:: Data for this exercise
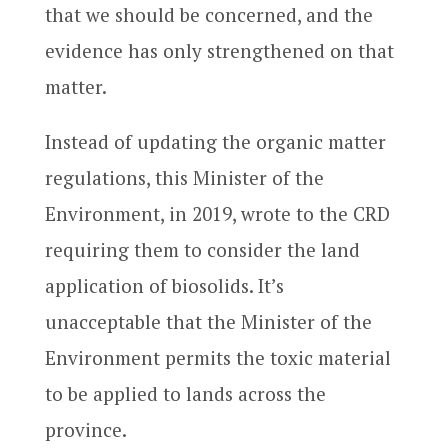
that we should be concerned, and the
evidence has only strengthened on that
matter.
Instead of updating the organic matter
regulations, this Minister of the
Environment, in 2019, wrote to the CRD
requiring them to consider the land
application of biosolids. It’s
unacceptable that the Minister of the
Environment permits the toxic material
to be applied to lands across the
province.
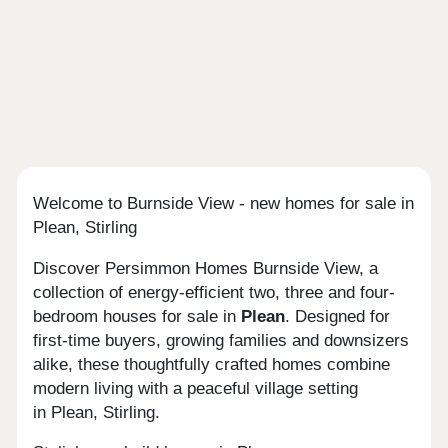
Welcome to Burnside View - new homes for sale in
Plean, Stirling
Discover Persimmon Homes Burnside View, a
collection of energy-efficient two, three and four-
bedroom houses for sale in
Plean
. Designed for
first-time buyers, growing families and downsizers
alike, these thoughtfully crafted homes combine
modern living with a peaceful village setting
in Plean, Stirling.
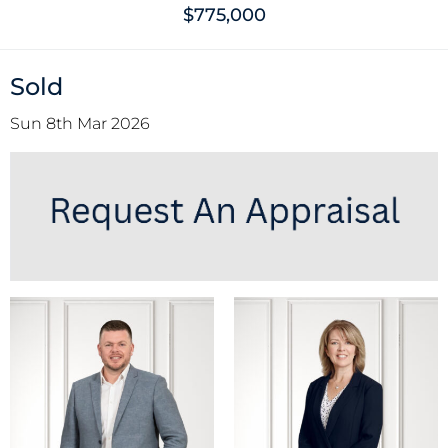
$775,000
Sold
Sun 8th Mar 2026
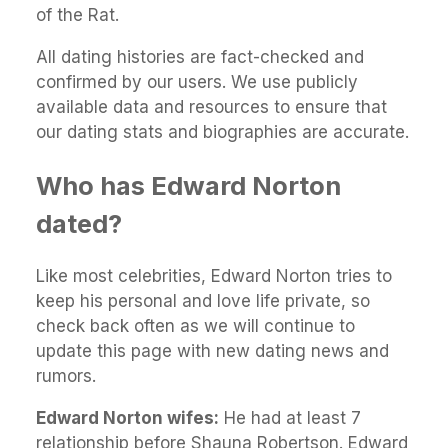
of the Rat.
All dating histories are fact-checked and
confirmed by our users. We use publicly
available data and resources to ensure that
our dating stats and biographies are accurate.
Who has Edward Norton
dated?
Like most celebrities, Edward Norton tries to
keep his personal and love life private, so
check back often as we will continue to
update this page with new dating news and
rumors.
Edward Norton wifes:
He had at least 7
relationship before Shauna Robertson. Edward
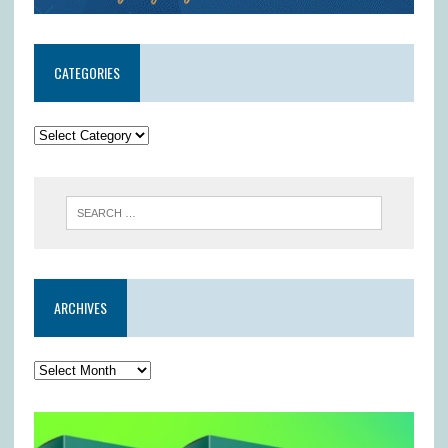
CATEGORIES
ARCHIVES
::::
## Problem details
Set down exactly the lines between the line containing "our dating stats" and the end of the records above, both ends included; pictures stay out.

## Answer to the exercise
our dating stats and biographies are accurate.
Who has Edward Norton
dated?
Like most celebrities, Edward Norton tries to
keep his personal and love life private, so
check back often as we will continue to
update this page with new dating news and
rumors.
Edward Norton wifes:
He had at least 7
relationship before Shauna Robertson. Edward
CATEGORIES
ARCHIVES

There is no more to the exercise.